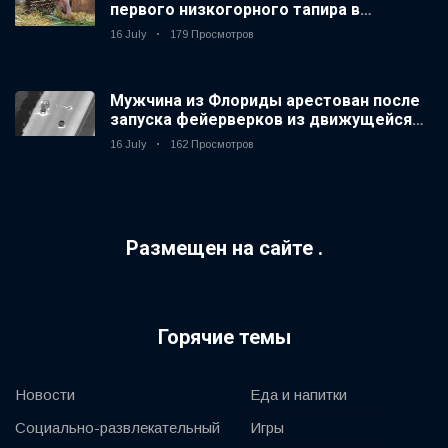
первого низкогорного тапира в
зоопарке Великобритании за 14 лет
16 July
179 Просмотров
Мужчина из Флориды арестован после
запуска фейерверков из движущейся
машины
16 July
162 Просмотров
Размещен на сайте .
Горячие темы
Новости
Еда и напитки
Социально-развлекательный
Игры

TASK ITEM:
When you restate the listing, keep every word as it is and drop the pictures.

RESPONSE TO THE EXERCISE:
первого низкогорного тапира в
зоопарке Великобритании за 14 лет
16 July
179 Просмотров
Мужчина из Флориды арестован после
запуска фейерверков из движущейся
машины
16 July
162 Просмотров
Размещен на сайте .
Горячие темы
Новости
Еда и напитки
Социально-развлекательный
Игры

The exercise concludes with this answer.